Doing lots of worksheets makes a person shitty at math. My teachers in high school had this silly idea of how math works. I was great at the worksheets, and shitty at math. I would say: "what does a derivative mean? What is it for?" They would say: "that's not important. Do the worksheet. Use the variables you're given, fill in the blanks, and do the worksheet." I didn't understand a damned thing about mathematics until I got to college, where luckily I had actual discussion classes about actual mathematics, and we worked through Newton's Principia Mathematica together, pausing and discussing it whenever any of us had questions. That is how education works.

Producing students who can blindly manage derivatives and quadratic equations and such is idiotic. Computers can do that. It's neat to be able to do it quickly, but that's really a parlor trick at this point; it's like taking a literature class and testing kids in how fast they read each chapter.

Computers cannot understand the work they're doing. Teach kids to understand, and they'll be able to do the work anyway, and what's more they'll know when to use it. Worksheets are the absolute worst way to teach kids an understanding of what they're doing.

"Let's not get together in a circle and discuss how probability makes us feel. That will only damage the kids who actually want to go on to do something rigorous, and does no favors to those who don't."

I get the feeling you don't understand what educational rigor is. Rigor in education is not teaching regurgitation. It is not teaching kids to recite dates of Civil War battles, as important as knowing that is. Rigor in education is inculcating understanding, a rigorous understanding, an understanding that can see details as part of a whole.

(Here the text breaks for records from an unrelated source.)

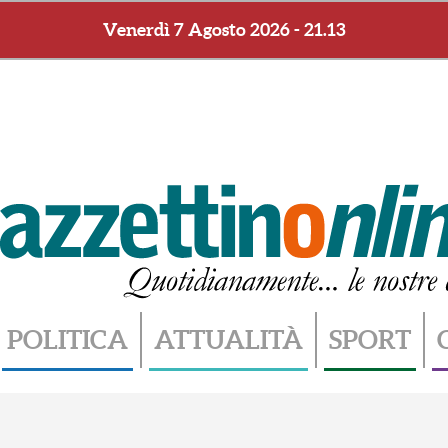
Venerdì 7 Agosto 2026 - 21.13
POLITICA
ATTUALITÀ
SPORT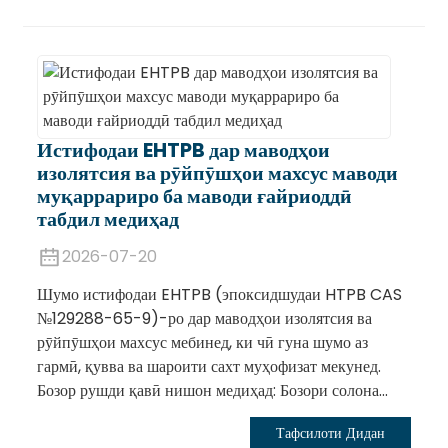
Истифодаи EHTPB дар маводҳои
изолятсия ва рӯйпӯшҳои махсус маводи
муқаррариро ба маводи ғайриоддӣ
табдил медиҳад
2026-07-20
Шумо истифодаи EHTPB (эпоксидшудаи HTPB CAS
№129288-65-9)-ро дар маводҳои изолятсия ва
рӯйпӯшҳои махсус мебинед, ки чӣ гуна шумо аз
гармӣ, қувва ва шароити сахт муҳофизат мекунед.
Бозор рушди қавӣ нишон медиҳад: Бозори солона...
Тафсилоти Дидан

You're substituting impressive-seeming performance tests for the actual education rigor if understanding. Rigor is not memorizing things.
posted by koeselitz at 10:33 PM on June 6, 2014 [4 favorites]


The great thing about truly understanding math on a deep level is that when you forget a concept you can often still remember enough about how it originated to rediscover it from the other basics you know. Learning by rote alone will usually not get you that.
posted by BrotherCaine at 12:11 AM on June 7, 2014 [2 favorites]

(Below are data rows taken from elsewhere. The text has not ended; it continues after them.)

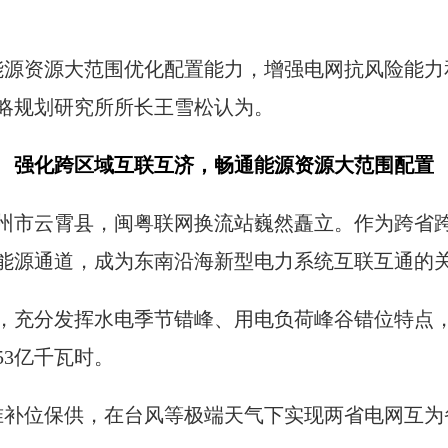
能源资源大范围优化配置能力，增强电网抗风险能力
略规划研究所所长王雪松认为。
强化跨区域互联互济，畅通能源资源大范围配置
州市云霄县，闽粤联网换流站巍然矗立。作为跨省
能源通道，成为东南沿海新型电力系统互联互通的
，充分发挥水电季节错峰、用电负荷峰谷错位特点
53亿千瓦时。
准补位保供，在台风等极端天气下实现两省电网互为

koeselitz: "Doing lots of worksheets makes a person shitty at math."

Your anecdote doesn't sound like "doing lots of worksheets makes a person shitty at math" as much as "doing worksheets alone isn't sufficient to make a person good at math".
posted by Bugbread at 3:49 PM on June 7, 2014


Yeah. Well, I mean: in an ancillary sense, like maybe "wasting the time doing lots of worksheets means that a person has no time or ability to actually learn anything about math, thus making them shitty at math." Or "doing lots of worksheets is often seen as actually learning math, whereas it's really not, so by being forced to do that you end up never knowing about math."

I really do believe this: a whole generation of kids knows and cares very little about math. In truth, the vast majority of people can and should learn about math, and would probably really enjoy it up to a point. But they don't, because they are not taught it correctly. They're taught it by people who think the way to learning is doing worksheets. And when they make mistakes on those worksheets, or don't understand things on those worksheets, they don't have it explained to them, and they don't get a chance to work it out for themselves; they're just basically told "oh, you're not one of the ones that's good at math; that's okay, there aren't many of us anyway" and they move along.

So, in effect, this attitude about worksheets has made a whole lot of people in the world shitty at math, and it would have done the same for me if I hadn't been very lucky.
posted by koeselitz at 11:15 PM on June 8, 2014 [1 favorite]


I've observed the effect of this on my brother. Not only did he end up not caring about math, he got frustrated to the point of inadvertently perpetuating the cycle. He just wanted to get his homework done and over with.